From the first day that Russia began its aggression in February 2022, many started to devise strategies and activities in times of the war. It was on the minds of many how to approach the reconstruction of Ukraine after the wartime conflict. Destroyed lives, demolished homes, and broken infrastructure are the immediate consequences of Russia's attack in Ukraine.
As almost all Ukrainian industries have shifted knowledge and resources for the war effort, HIT (Humanitarian Innovative Technologies) has also enter the altruistic game by bringing its expertise and relations to the “back of lines’’ combat. HIT it’s at its core an international team of passionate humanitarians and successful veteran technology entrepreneurs, which started because of this fight on Ukraine.
HIT has been providing humanitarian aid to the country since the first day the conflict broke out, providing support to 100,000 refugees and is now bringing in 3D printing technology to start the recovery effort even before the end of the war.
The pilot project has already started in Ukraine. They began with a public school, that will be opening at the beginning of 2023, in Lviv, Ukraine, as 75,000 children have been displaced in the region and 50,000 will reside permanently there. That's why, when HIT offered its service to the city of Lviv the mayor, Andriy Sadovyi, has requested a school, and like that, the city would house the first 3D printed school.
The 3D printed school will tackle not only a structural issue but a socio-economic concern as the lack of educational infrastructure for children in Ukraine and will give parents essential time to resume their professional activities, which is relevant to the keep the country’s economy developing.
The first project of 3D construction printing technologies in Ukraine, at its core, embrace the three flag poles: innovation, speed, and affordability. This brings the focus on socially sustainable spaces, leading engineering solutions in construction and modern planning. The 3D printed school will be home to a modern space for children taking into consideration all their needs to create in the best conditions and affording 100 kids the ability to learn while fleeing the war.
Building the structures walls with a 3D printer is faster and cheaper than executing a new concrete building from scratch, in addition to the fact that it is much more sustainable compared to traditional construction techniques.
Already 13 million Ukrainians have fled their homes and Lviv now has 250,000 new residents in desperate need of places to live. Traditional construction for the required 10,000 homes would normally take around 2 years, and with 3D printing technology, we will bring peace of mind to these families in just a few short months.
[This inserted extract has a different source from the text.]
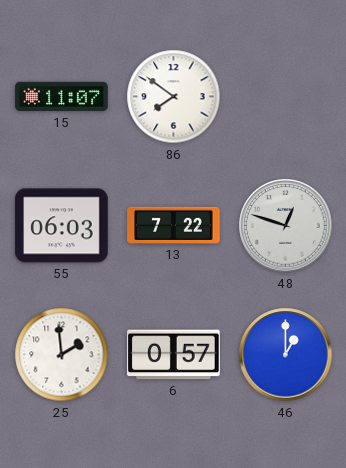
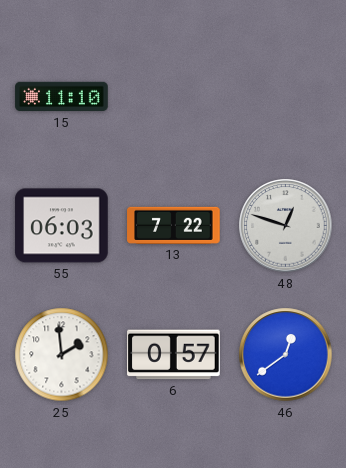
15: 11:07 -> 11:10
86: 7:51 -> none
46: 1:00 -> 12:39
With the primary objective of solving an urgent humanitarian problem HIT not only deepened the word care in humanitarian aid, HIT will also change the way we rebuild for the future and will also innovate the way we reconstruct the world in the coming years.
It is possible to rebuild a city that was destroyed by a natural disaster and can reconstruct it in less than a year. There is now a desire and will to elevate HIT's capabilities so that it can respond to humanitarian disasters around the world in record time.